__Problem to work on__
Which lines in the data below contain the word "Accept"? Copy each of them.

(Saved data entries)
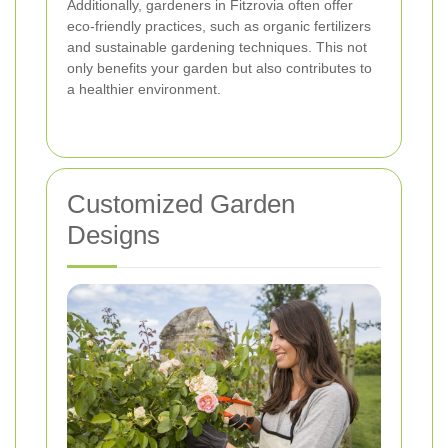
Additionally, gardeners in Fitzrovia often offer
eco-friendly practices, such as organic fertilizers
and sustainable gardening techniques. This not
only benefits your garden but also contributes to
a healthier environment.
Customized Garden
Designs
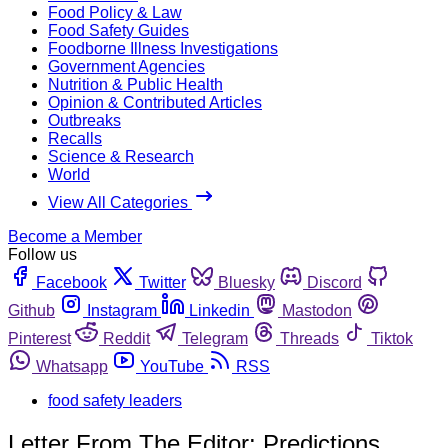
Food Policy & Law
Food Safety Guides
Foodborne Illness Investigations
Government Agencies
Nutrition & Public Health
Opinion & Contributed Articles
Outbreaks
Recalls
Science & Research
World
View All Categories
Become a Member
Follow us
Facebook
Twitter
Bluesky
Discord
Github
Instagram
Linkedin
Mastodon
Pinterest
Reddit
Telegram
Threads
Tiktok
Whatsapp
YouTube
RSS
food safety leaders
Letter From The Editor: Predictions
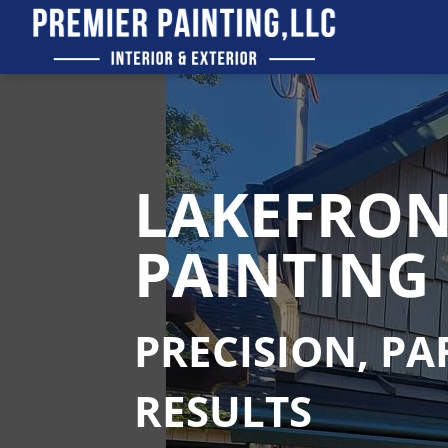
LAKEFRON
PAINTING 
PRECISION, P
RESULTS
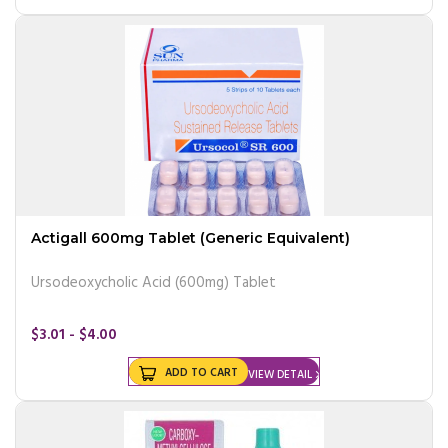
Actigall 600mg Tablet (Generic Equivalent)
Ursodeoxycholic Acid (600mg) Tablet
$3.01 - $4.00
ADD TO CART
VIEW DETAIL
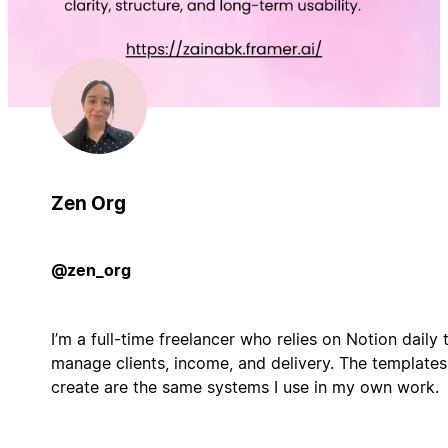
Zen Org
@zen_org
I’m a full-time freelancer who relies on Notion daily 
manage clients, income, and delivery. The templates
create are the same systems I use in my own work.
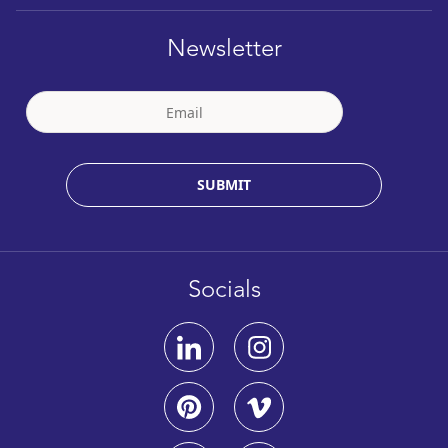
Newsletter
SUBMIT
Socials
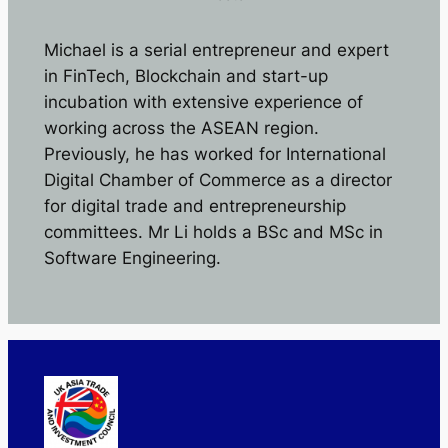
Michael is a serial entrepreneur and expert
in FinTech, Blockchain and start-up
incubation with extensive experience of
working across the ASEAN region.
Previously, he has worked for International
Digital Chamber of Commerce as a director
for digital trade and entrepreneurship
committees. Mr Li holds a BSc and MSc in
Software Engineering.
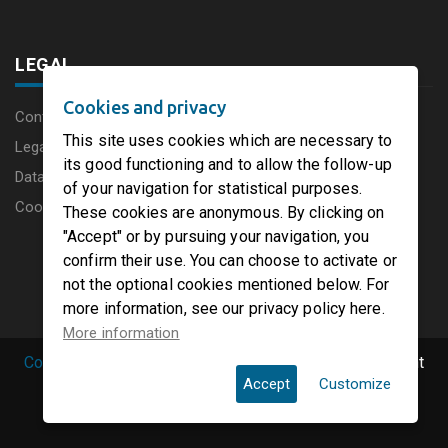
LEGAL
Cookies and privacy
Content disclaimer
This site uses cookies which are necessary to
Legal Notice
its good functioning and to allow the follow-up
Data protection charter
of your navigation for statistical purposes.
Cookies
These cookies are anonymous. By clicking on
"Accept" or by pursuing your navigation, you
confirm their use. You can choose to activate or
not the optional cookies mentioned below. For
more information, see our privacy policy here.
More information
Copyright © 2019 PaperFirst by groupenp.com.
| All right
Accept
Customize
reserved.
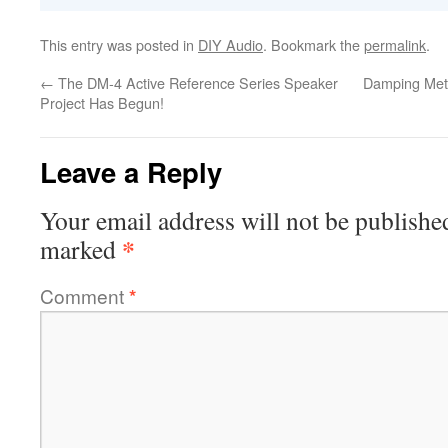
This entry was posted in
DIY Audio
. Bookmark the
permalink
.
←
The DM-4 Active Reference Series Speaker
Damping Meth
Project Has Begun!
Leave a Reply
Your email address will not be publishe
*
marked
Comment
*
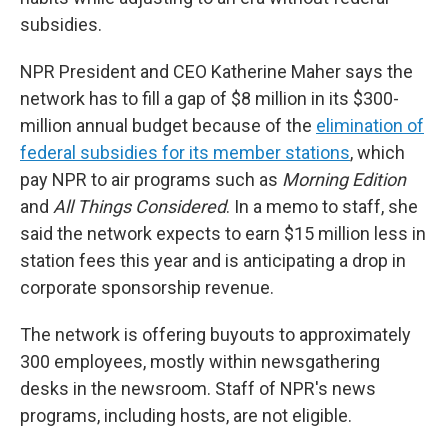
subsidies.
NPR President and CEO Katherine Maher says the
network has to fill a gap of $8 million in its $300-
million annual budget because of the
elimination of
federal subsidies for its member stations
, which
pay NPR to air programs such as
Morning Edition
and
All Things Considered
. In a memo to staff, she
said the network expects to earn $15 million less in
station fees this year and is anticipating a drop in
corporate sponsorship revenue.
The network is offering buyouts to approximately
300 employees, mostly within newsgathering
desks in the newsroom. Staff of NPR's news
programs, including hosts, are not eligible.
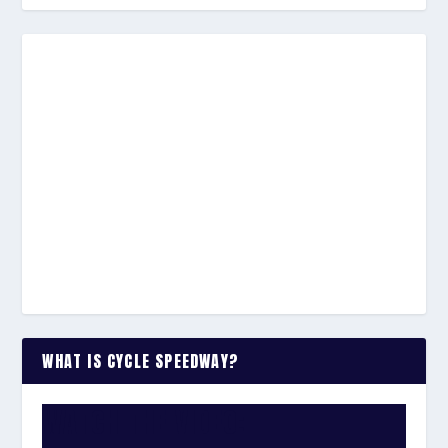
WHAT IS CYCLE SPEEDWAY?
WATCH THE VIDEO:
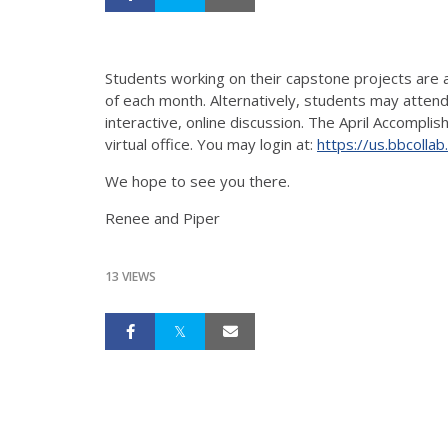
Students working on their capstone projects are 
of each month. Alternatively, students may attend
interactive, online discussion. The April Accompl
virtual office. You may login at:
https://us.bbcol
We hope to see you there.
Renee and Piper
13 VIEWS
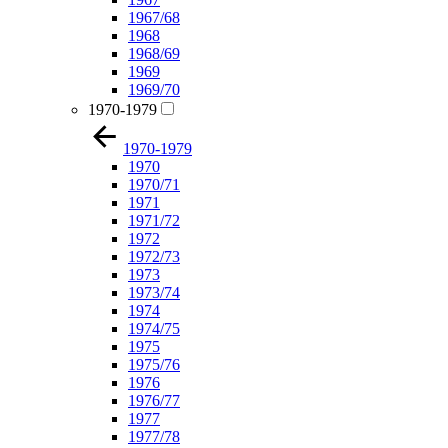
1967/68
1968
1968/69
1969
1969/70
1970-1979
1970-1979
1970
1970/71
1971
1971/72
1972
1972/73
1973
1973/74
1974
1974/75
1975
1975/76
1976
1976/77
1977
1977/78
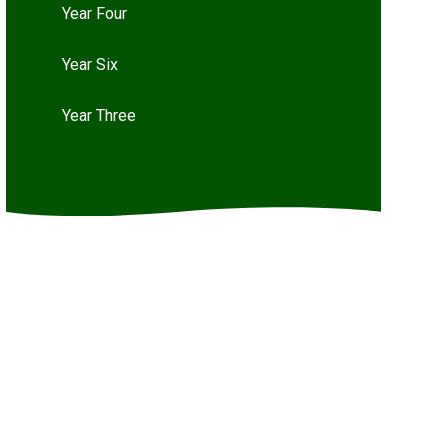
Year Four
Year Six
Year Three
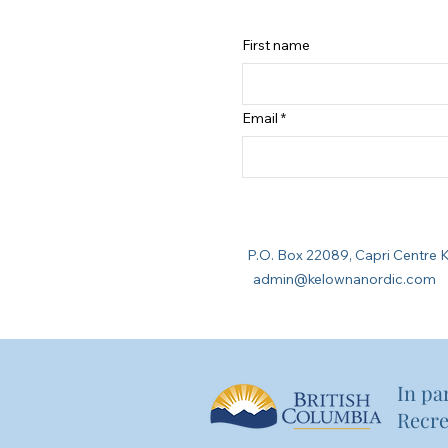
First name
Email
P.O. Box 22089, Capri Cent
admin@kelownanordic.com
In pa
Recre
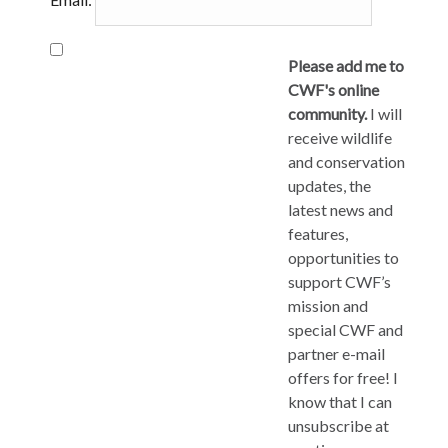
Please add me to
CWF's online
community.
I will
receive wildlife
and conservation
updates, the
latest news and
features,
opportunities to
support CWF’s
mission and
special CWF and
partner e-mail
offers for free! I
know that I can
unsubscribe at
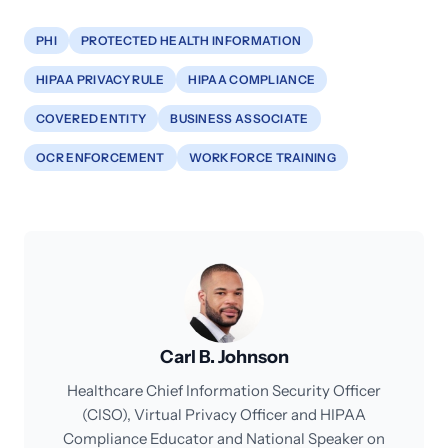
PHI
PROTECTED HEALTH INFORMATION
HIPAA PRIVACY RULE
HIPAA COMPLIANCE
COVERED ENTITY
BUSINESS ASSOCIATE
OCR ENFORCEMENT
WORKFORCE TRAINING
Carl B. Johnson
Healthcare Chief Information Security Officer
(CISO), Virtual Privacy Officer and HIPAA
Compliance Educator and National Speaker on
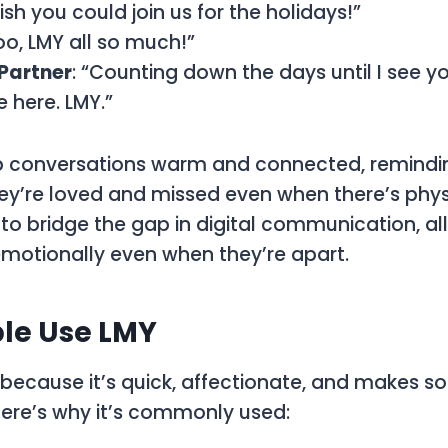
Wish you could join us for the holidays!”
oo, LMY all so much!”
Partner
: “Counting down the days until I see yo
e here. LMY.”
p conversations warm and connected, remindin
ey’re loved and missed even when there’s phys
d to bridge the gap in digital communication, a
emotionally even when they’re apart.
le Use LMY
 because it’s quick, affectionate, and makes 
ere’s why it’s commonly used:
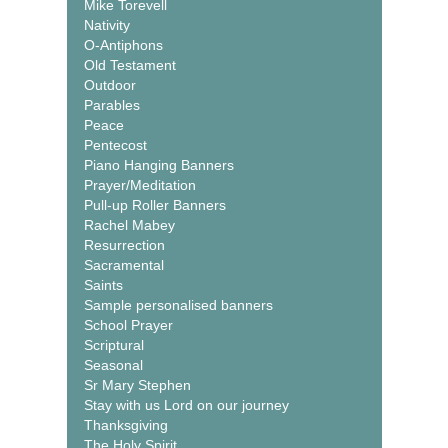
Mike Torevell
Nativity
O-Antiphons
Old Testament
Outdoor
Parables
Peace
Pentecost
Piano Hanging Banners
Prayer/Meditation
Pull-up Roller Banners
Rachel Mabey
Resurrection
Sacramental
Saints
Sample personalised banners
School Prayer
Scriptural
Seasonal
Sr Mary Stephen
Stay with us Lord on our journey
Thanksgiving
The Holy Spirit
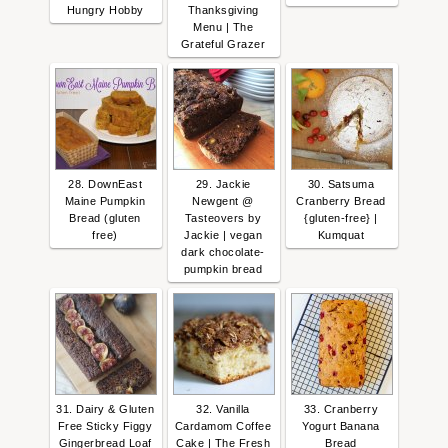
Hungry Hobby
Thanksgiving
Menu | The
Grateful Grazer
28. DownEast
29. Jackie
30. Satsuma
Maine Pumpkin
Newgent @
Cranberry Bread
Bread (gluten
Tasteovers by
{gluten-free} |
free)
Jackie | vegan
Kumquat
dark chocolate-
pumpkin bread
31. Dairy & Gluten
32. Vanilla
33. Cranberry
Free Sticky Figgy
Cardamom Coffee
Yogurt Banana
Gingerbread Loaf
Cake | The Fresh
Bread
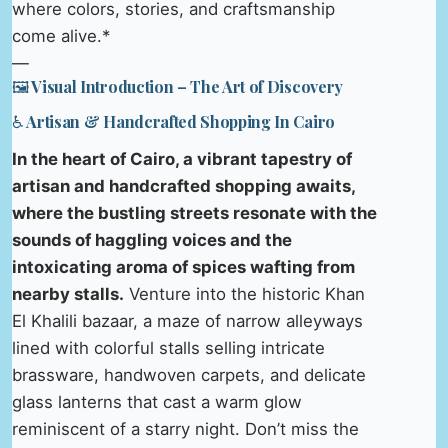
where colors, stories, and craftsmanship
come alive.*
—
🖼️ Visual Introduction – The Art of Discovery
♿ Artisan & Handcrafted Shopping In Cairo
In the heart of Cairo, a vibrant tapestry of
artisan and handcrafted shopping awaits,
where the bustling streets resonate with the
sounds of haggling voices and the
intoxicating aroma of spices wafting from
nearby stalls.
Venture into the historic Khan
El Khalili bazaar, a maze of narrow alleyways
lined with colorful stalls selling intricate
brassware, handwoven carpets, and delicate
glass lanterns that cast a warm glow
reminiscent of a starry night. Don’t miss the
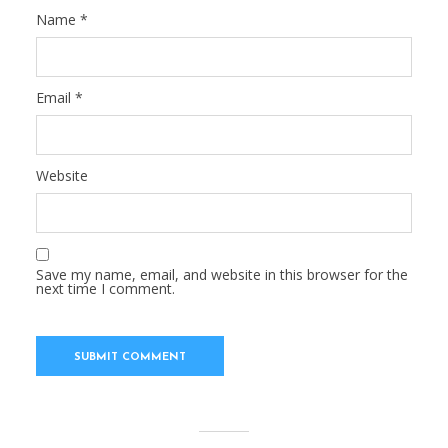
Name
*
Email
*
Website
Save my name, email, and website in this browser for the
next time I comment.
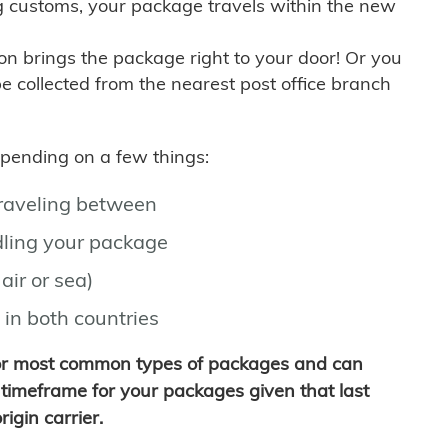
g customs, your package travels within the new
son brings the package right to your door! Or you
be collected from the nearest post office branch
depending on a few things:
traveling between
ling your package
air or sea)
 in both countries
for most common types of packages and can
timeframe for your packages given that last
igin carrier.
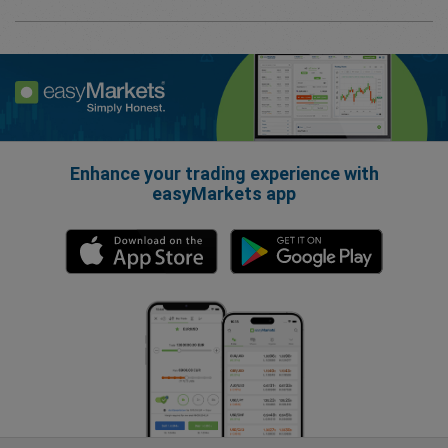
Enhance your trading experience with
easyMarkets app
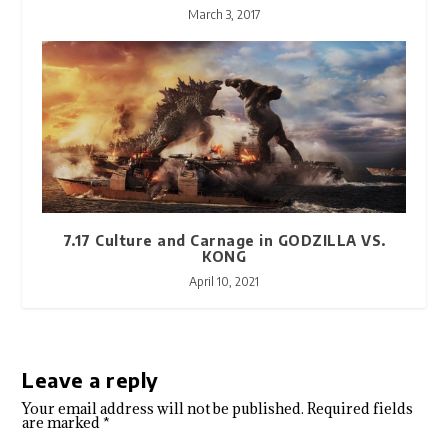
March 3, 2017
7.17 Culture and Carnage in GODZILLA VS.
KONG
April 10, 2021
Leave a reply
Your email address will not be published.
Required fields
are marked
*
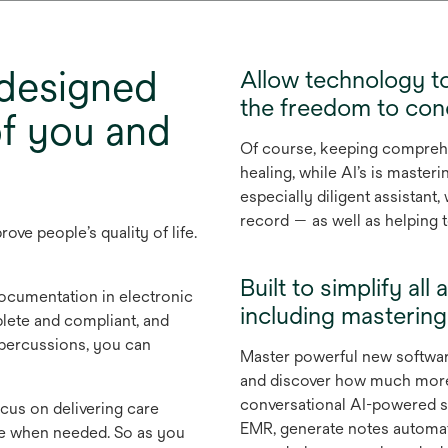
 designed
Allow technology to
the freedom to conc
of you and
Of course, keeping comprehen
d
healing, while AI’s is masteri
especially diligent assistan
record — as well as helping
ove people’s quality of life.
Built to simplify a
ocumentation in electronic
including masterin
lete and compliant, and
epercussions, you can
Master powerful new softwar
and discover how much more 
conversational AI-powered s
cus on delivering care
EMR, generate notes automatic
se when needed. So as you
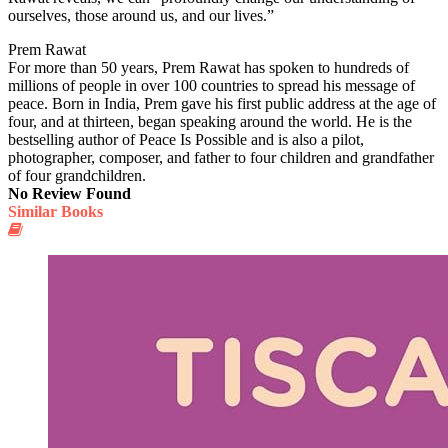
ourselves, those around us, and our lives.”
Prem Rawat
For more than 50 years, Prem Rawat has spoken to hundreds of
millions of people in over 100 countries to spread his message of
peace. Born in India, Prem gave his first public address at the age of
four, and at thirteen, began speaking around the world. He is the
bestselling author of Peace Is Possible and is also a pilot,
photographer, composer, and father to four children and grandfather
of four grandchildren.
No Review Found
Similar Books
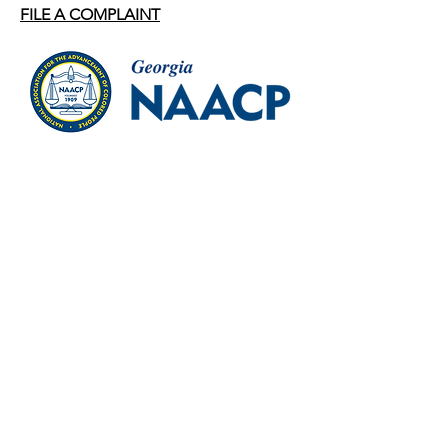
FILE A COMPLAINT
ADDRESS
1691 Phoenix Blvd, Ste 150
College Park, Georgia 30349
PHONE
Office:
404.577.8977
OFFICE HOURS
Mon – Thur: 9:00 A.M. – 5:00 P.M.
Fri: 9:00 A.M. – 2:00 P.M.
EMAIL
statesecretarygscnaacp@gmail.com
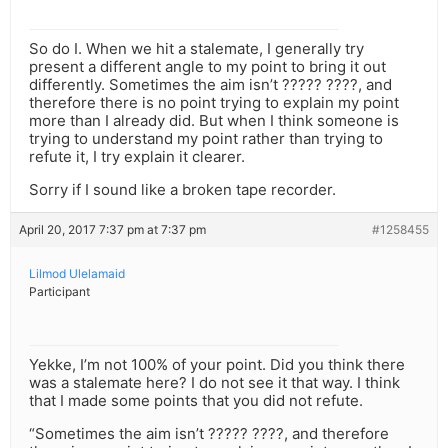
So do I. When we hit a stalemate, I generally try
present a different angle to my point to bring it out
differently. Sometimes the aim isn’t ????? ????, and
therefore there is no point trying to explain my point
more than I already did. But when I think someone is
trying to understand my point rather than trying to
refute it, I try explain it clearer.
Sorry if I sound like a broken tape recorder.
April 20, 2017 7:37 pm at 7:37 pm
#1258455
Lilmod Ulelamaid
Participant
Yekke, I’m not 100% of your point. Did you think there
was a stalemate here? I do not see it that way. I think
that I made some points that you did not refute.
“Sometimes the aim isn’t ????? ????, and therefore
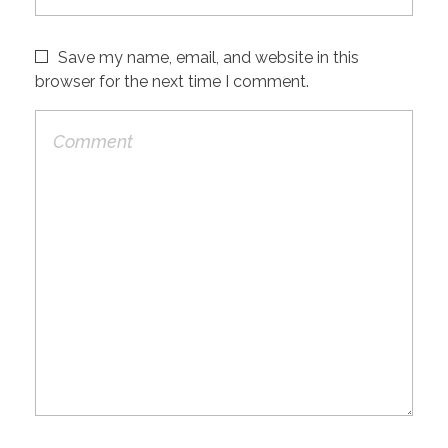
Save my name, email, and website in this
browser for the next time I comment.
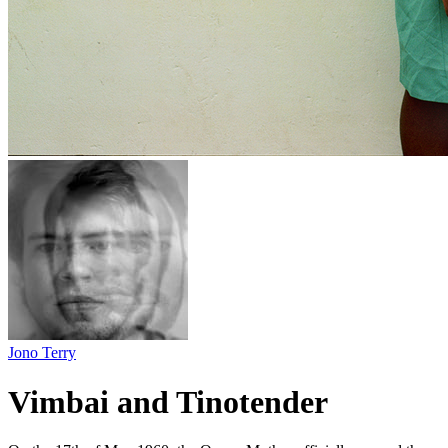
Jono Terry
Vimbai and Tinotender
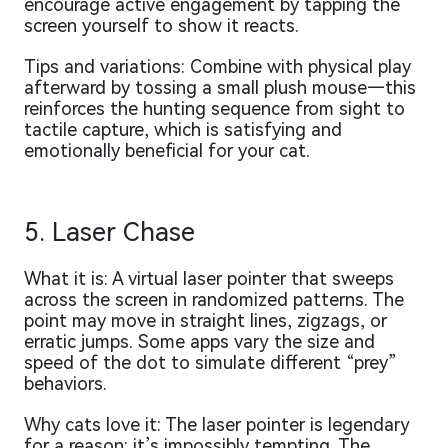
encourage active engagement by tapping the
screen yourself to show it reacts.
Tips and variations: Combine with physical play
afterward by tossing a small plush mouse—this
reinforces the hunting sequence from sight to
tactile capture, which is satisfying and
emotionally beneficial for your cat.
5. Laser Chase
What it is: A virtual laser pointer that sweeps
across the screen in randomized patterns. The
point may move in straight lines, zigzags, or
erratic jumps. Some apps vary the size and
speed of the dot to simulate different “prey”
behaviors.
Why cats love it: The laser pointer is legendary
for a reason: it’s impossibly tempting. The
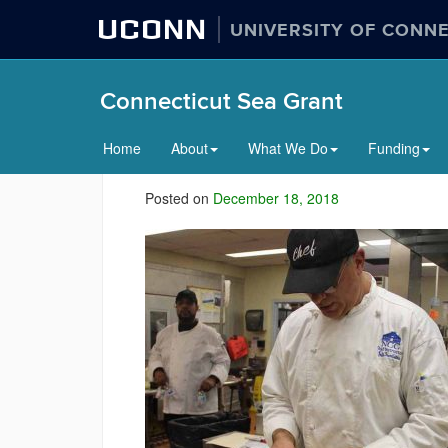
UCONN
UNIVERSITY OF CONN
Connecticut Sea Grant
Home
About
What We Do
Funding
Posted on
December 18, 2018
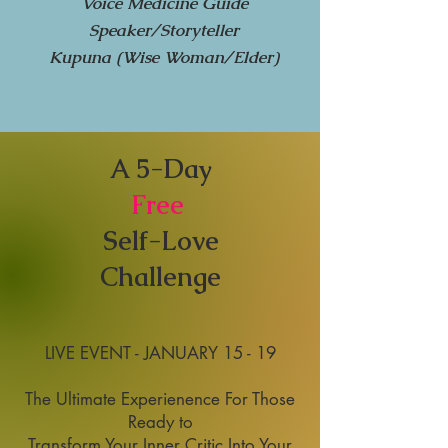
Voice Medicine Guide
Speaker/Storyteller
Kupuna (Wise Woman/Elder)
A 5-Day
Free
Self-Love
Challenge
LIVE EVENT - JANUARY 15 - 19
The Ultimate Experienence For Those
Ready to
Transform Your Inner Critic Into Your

__Task answer__
"Accept" or by pursuing your navigation, you
Accept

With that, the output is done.